------ RECORD SET

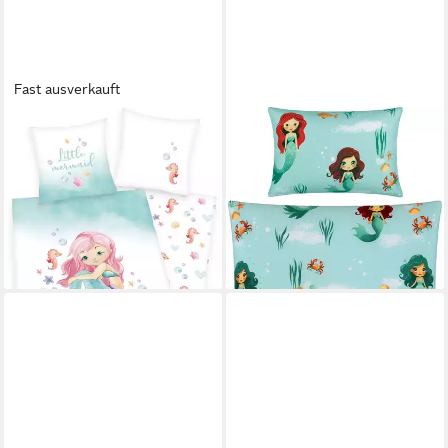
Fast ausverkauft
HERDING YOUNG COLLECTION
REDBEST
Wendebettwäsche Little
Kinderbettwäsche Kinder-
Mermaid, Renforcé, 2 teilig,
Bettwäsche, Renforcé,
mit liebevollem Motiv
Renforcé Motiv: Meerjungfrau
ab 36,24 €
ab 23,99 €
33,99 €
lieferbar - in 2-3 Werktagen bei dir
-29%
lieferbar - in 3-4 Werktagen bei dir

------------

ASSIGNMENT: Which lines above contain the word "Werktagen"? Show each of them.

SOLUTION FOR THIS PROBLEM:
lieferbar - in 2-3 Werktagen bei dir
lieferbar - in 3-4 Werktagen bei dir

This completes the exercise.